Goal of the exercise:
What is needed is an exact copy of the entries below, with every picture left out.

[[ Provided records open ]]

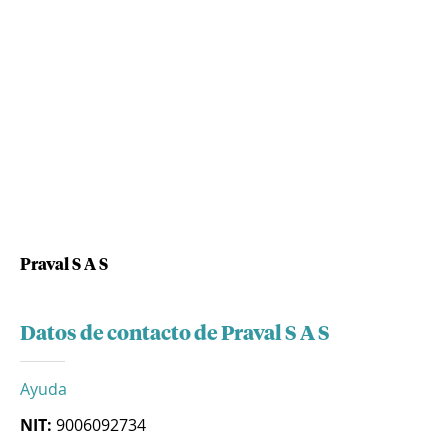
Praval S A S
Datos de contacto de Praval S A S
Ayuda
NIT:
9006092734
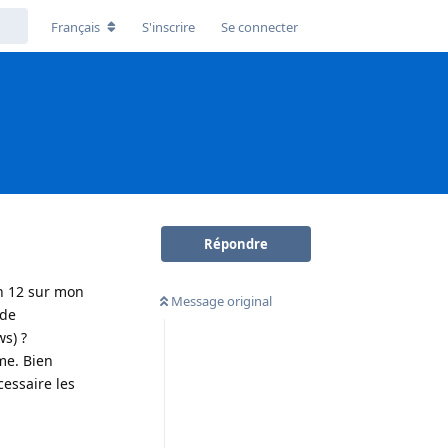
Français
S'inscrire
Se connecter
Répondre
on 12 sur mon
Message original
 de
ws) ?
me. Bien
cessaire les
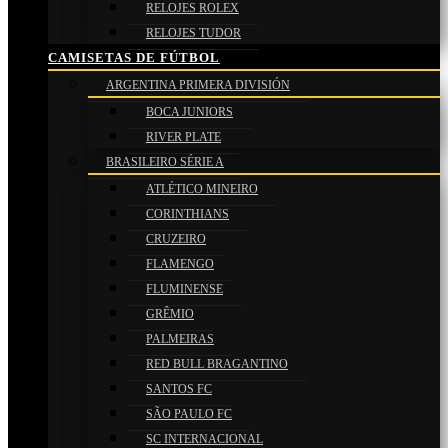
RELOJES ROLEX
RELOJES TUDOR
CAMISETAS DE FÚTBOL
ARGENTINA PRIMERA DIVISIÓN
BOCA JUNIORS
RIVER PLATE
BRASILEIRO SÉRIE A
ATLÉTICO MINEIRO
CORINTHIANS
CRUZEIRO
FLAMENGO
FLUMINENSE
GRÊMIO
PALMEIRAS
RED BULL BRAGANTINO
SANTOS FC
SÃO PAULO FC
SC INTERNACIONAL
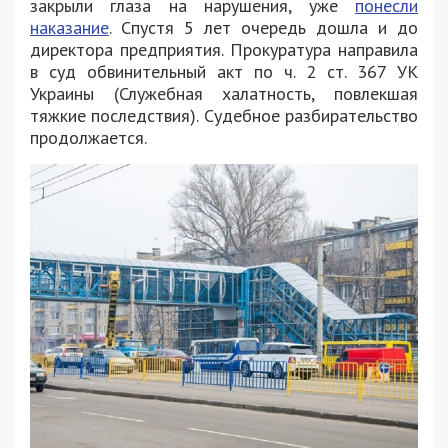
закрыли глаза на нарушения, уже
понесли
наказание
. Спустя 5 лет очередь дошла и до
директора предприятия. Прокуратура направила
в суд обвинительный акт по ч. 2 ст. 367 УК
Украины (Служебная халатность, повлекшая
тяжкие последствия). Судебное разбирательство
продолжается.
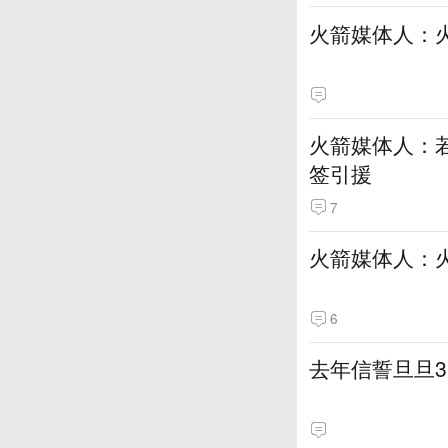
火箭媒体人：
火箭媒体人：若
签引援
7
火箭媒体人：
6
去年信誓旦旦3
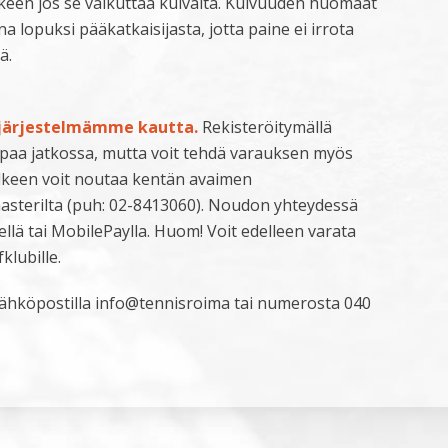
lkeen jos se vaikuttaa kuivalta. Kuivuuden huomaat
na lopuksi pääkatkaisijasta, jotta paine ei irrota
ä.
sjärjestelmämme kautta.
Rekisteröitymällä
aa jatkossa, mutta voit tehdä varauksen myös
älkeen voit noutaa kentän avaimen
sterilta (puh: 02-8413060). Noudon yhteydessä
lä tai MobilePaylla. Huom! Voit edelleen varata
klubille.
sähköpostilla info@tennisroima tai numerosta 040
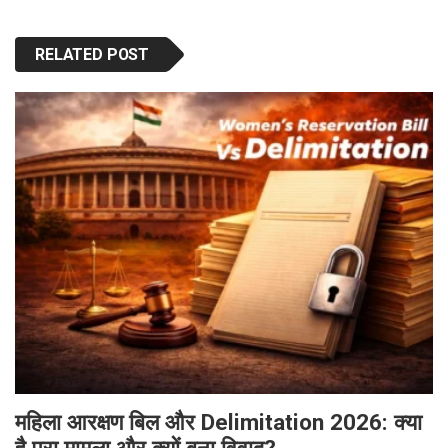
RELATED POST
महिला आरक्षण बिल और Delimitation 2026: क्या
है पूरा मामला और क्यों बना विवाद?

[[ Provided records closed ]]

Solution to this exercise:
Praval S A S
Datos de contacto de Praval S A S
Ayuda
NIT:
9006092734
Français
S'inscrire
Se connecter
Répondre
on 12 sur mon
Message original
 de
ws) ?
me. Bien
cessaire les
RELOJES ROLEX
RELOJES TUDOR
CAMISETAS DE FÚTBOL
ARGENTINA PRIMERA DIVISIÓN
BOCA JUNIORS
RIVER PLATE
BRASILEIRO SÉRIE A
ATLÉTICO MINEIRO
CORINTHIANS
CRUZEIRO
FLAMENGO
FLUMINENSE
GRÊMIO
PALMEIRAS
RED BULL BRAGANTINO
SANTOS FC
SÃO PAULO FC
SC INTERNACIONAL
закрыли глаза на нарушения, уже
понесли
наказание
. Спустя 5 лет очередь дошла и до
директора предприятия. Прокуратура направила
в суд обвинительный акт по ч. 2 ст. 367 УК
Украины (Служебная халатность, повлекшая
тяжкие последствия). Судебное разбирательство
продолжается.
火箭媒体人：
火箭媒体人：若
签引援
7
火箭媒体人：
6
去年信誓旦旦3
lkeen jos se vaikuttaa kuivalta. Kuivuuden huomaat
na lopuksi pääkatkaisijasta, jotta paine ei irrota
ä.
sjärjestelmämme kautta.
Rekisteröitymällä
aa jatkossa, mutta voit tehdä varauksen myös
älkeen voit noutaa kentän avaimen
sterilta (puh: 02-8413060). Noudon yhteydessä
lä tai MobilePaylla. Huom! Voit edelleen varata
klubille.
sähköpostilla info@tennisroima tai numerosta 040
RELATED POST
महिला आरक्षण बिल और Delimitation 2026: क्या
है पूरा मामला और क्यों बना विवाद?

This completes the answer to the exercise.